─── Input for this task
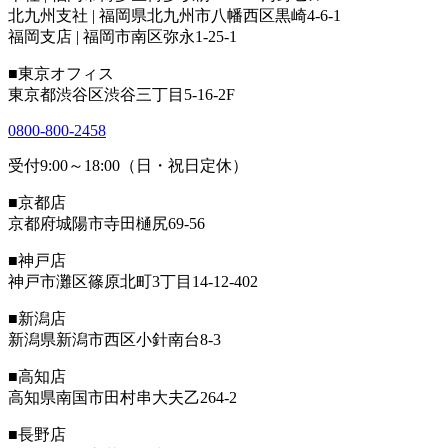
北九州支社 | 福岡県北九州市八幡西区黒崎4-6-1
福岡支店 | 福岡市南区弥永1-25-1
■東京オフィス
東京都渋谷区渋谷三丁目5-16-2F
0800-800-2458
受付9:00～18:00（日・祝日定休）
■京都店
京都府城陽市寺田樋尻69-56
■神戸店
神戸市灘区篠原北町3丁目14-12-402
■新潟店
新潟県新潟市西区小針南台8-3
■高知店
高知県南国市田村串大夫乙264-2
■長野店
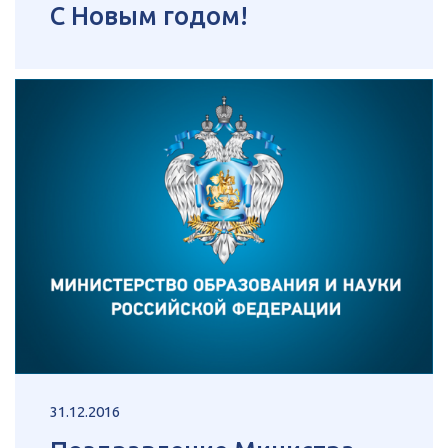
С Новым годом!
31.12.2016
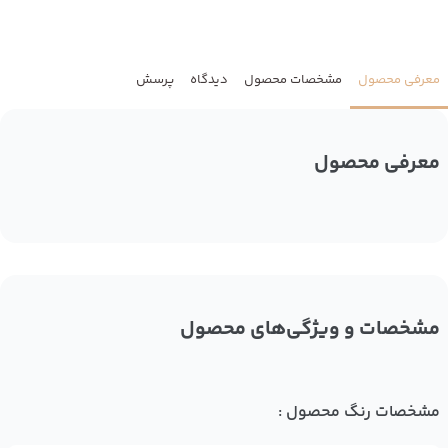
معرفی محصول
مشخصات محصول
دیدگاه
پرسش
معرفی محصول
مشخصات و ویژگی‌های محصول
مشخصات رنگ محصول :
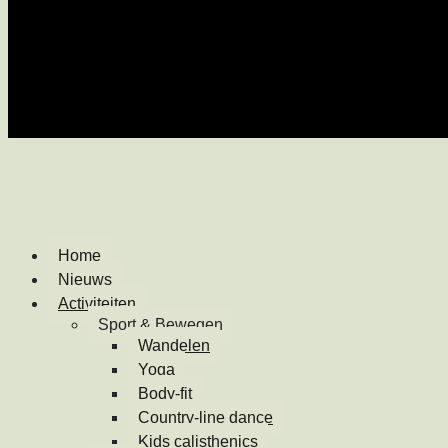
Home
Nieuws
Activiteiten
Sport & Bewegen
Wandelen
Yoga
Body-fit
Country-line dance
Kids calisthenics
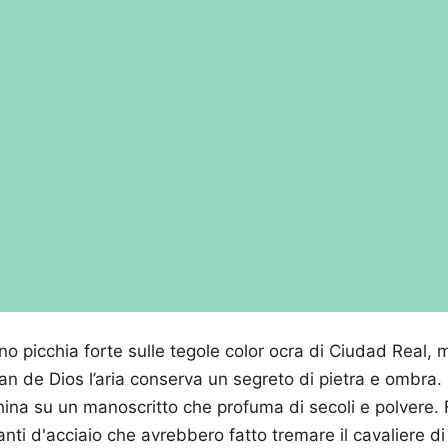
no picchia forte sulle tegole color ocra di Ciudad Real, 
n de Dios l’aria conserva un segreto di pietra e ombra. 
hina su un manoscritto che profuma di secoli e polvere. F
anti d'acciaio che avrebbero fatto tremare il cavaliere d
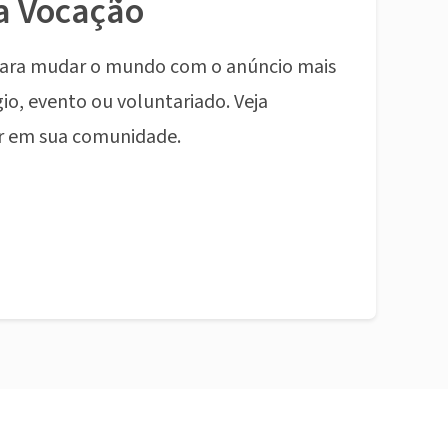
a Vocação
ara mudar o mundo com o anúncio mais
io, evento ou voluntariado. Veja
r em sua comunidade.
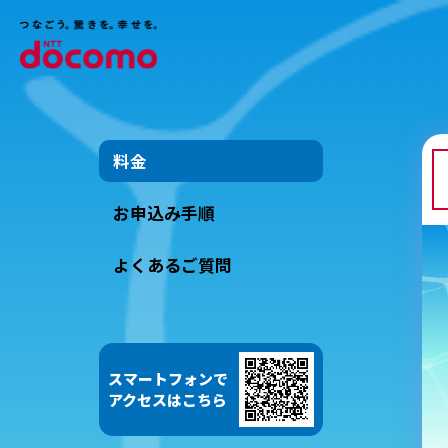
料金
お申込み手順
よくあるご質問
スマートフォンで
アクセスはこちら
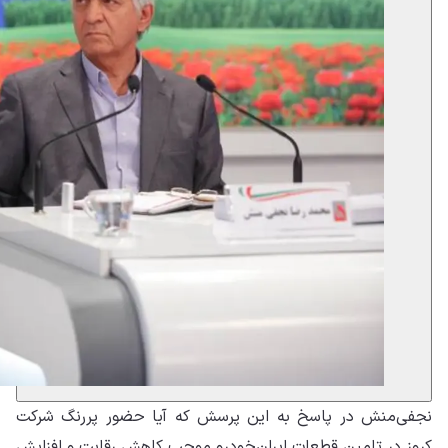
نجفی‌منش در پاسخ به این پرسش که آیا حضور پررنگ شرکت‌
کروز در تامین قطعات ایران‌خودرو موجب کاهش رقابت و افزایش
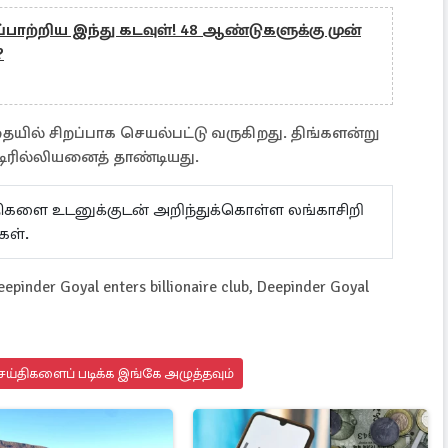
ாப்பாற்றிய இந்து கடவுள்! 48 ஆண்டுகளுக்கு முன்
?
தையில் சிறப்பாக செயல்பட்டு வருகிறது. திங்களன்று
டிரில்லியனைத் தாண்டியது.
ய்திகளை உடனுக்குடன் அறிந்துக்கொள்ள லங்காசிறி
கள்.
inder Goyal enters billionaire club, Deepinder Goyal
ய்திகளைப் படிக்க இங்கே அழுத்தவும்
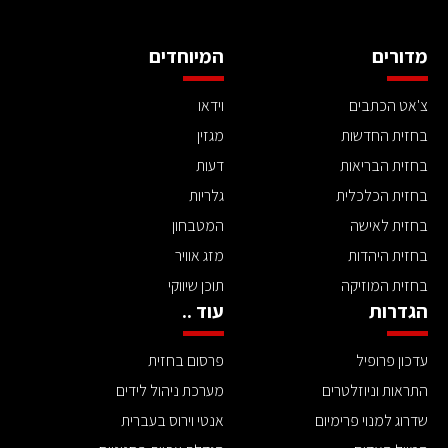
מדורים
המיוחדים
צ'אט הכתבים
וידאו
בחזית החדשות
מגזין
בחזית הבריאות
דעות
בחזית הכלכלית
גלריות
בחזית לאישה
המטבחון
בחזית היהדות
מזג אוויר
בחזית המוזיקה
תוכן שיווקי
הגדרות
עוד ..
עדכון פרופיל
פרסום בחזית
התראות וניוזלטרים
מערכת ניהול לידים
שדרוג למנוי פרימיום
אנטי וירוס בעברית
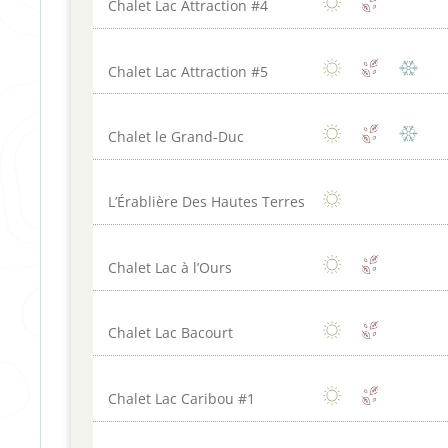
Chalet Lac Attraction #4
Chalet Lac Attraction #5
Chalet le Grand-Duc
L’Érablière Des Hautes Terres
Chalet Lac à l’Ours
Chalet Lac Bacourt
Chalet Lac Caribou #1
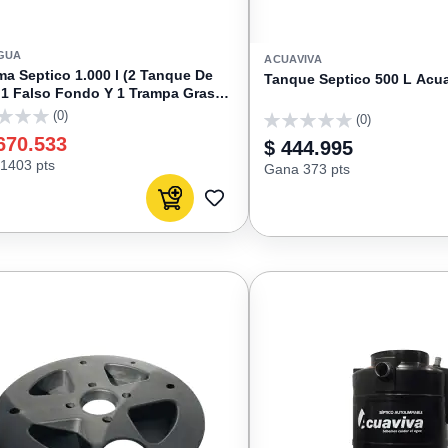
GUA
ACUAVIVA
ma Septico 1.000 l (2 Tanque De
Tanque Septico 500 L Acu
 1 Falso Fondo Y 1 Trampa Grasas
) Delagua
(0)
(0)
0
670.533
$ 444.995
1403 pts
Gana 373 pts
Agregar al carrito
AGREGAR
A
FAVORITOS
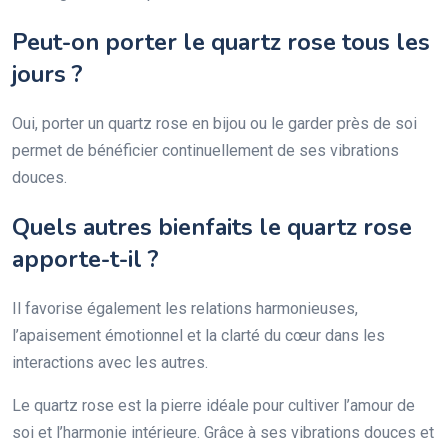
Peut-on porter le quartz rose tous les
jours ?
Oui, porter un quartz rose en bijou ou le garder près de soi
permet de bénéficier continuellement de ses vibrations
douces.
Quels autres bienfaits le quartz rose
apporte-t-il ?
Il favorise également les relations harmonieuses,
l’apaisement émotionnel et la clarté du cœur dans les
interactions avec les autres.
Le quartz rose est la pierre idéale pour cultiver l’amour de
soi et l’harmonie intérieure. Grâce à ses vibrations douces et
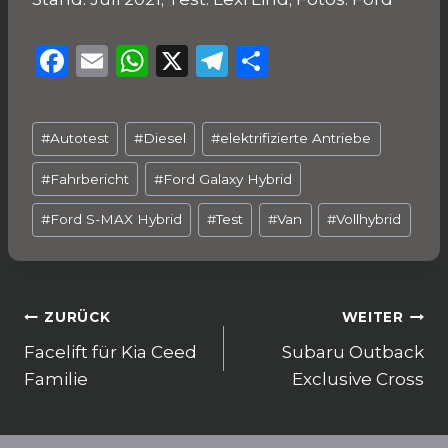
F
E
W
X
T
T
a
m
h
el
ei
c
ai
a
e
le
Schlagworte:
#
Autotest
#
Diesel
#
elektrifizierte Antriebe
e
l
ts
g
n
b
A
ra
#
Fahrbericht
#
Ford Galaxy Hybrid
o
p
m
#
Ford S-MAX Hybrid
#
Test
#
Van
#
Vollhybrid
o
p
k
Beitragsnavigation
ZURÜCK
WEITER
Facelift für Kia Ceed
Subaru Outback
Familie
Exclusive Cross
──────
■ **Work to complete**
Leave out the images and transcribe all the records exactly.

■ **Exercise response**
北九州支社 | 福岡県北九州市八幡西区黒崎4-6-1
福岡支店 | 福岡市南区弥永1-25-1
■東京オフィス
東京都渋谷区渋谷三丁目5-16-2F
0800-800-2458
受付9:00～18:00（日・祝日定休）
■京都店
京都府城陽市寺田樋尻69-56
■神戸店
神戸市灘区篠原北町3丁目14-12-402
■新潟店
新潟県新潟市西区小針南台8-3
■高知店
高知県南国市田村串大夫乙264-2
■長野店
С Новым годом!
31.12.2016
معرفی محصول
مشخصات محصول
دیدگاه
پرسش
معرفی محصول
مشخصات و ویژگی‌های محصول
مشخصات رنگ محصول :
Home
Nieuws
Activiteiten
Sport & Bewegen
Wandelen
Yoga
Body-fit
Country-line dance
Kids calisthenics
no picchia forte sulle tegole color ocra di Ciudad Real, 
n de Dios l’aria conserva un segreto di pietra e ombra. 
hina su un manoscritto che profuma di secoli e polvere. F
anti d'acciaio che avrebbero fatto tremare il cavaliere d
a Vocação
ara mudar o mundo com o anúncio mais
io, evento ou voluntariado. Veja
r em sua comunidade.
料金
お申込み手順
よくあるご質問
スマートフォンで
アクセスはこちら
نجفی‌منش در پاسخ به این پرسش که آیا حضور پررنگ شرکت‌
کروز در تامین قطعات ایران‌خودرو موجب کاهش رقابت و افزایش
ாப்பாற்றிய இந்து கடவுள்! 48 ஆண்டுகளுக்கு முன்
?
தையில் சிறப்பாக செயல்பட்டு வருகிறது. திங்களன்று
டிரில்லியனைத் தாண்டியது.
ய்திகளை உடனுக்குடன் அறிந்துக்கொள்ள லங்காசிறி
கள்.
inder Goyal enters billionaire club, Deepinder Goyal
ய்திகளைப் படிக்க இங்கே அழுத்தவும்
מדורים
המיוחדים
צ'אט הכתבים
וידאו
בחזית החדשות
מגזין
בחזית הבריאות
דעות
בחזית הכלכלית
גלריות
בחזית לאישה
המטבחון
בחזית היהדות
מזג אוויר
בחזית המוזיקה
תוכן שיווקי
הגדרות
עוד ..
עדכון פרופיל
פרסום בחזית
התראות וניוזלטרים
מערכת ניהול לידים
שדרוג למנוי פרימיום
אנטי וירוס בעברית
Chalet Lac Attraction #4
Chalet Lac Attraction #5
Chalet le Grand-Duc
L’Érablière Des Hautes Terres
Chalet Lac à l’Ours
Chalet Lac Bacourt
Chalet Lac Caribou #1
GUA
ACUAVIVA
ma Septico 1.000 l (2 Tanque De
Tanque Septico 500 L Acu
 1 Falso Fondo Y 1 Trampa Grasas
) Delagua
(0)
(0)
0
670.533
$ 444.995
1403 pts
Gana 373 pts
Agregar al carrito
AGREGAR
A
FAVORITOS
Peut-on porter le quartz rose tous les
jours ?
Oui, porter un quartz rose en bijou ou le garder près de soi
permet de bénéficier continuellement de ses vibrations
douces.
Quels autres bienfaits le quartz rose
apporte-t-il ?
Il favorise également les relations harmonieuses,
l’apaisement émotionnel et la clarté du cœur dans les
interactions avec les autres.
Le quartz rose est la pierre idéale pour cultiver l’amour de
soi et l’harmonie intérieure. Grâce à ses vibrations douces et
F
E
W
X
T
T
a
m
h
el
ei
c
ai
a
e
le
Schlagworte:
#
Autotest
#
Diesel
#
elektrifizierte Antriebe
e
l
ts
g
n
b
A
ra
#
Fahrbericht
#
Ford Galaxy Hybrid
o
p
m
#
Ford S-MAX Hybrid
#
Test
#
Van
#
Vollhybrid
o
p
k
Beitragsnavigation
ZURÜCK
WEITER
Facelift für Kia Ceed
Subaru Outback
Familie
Exclusive Cross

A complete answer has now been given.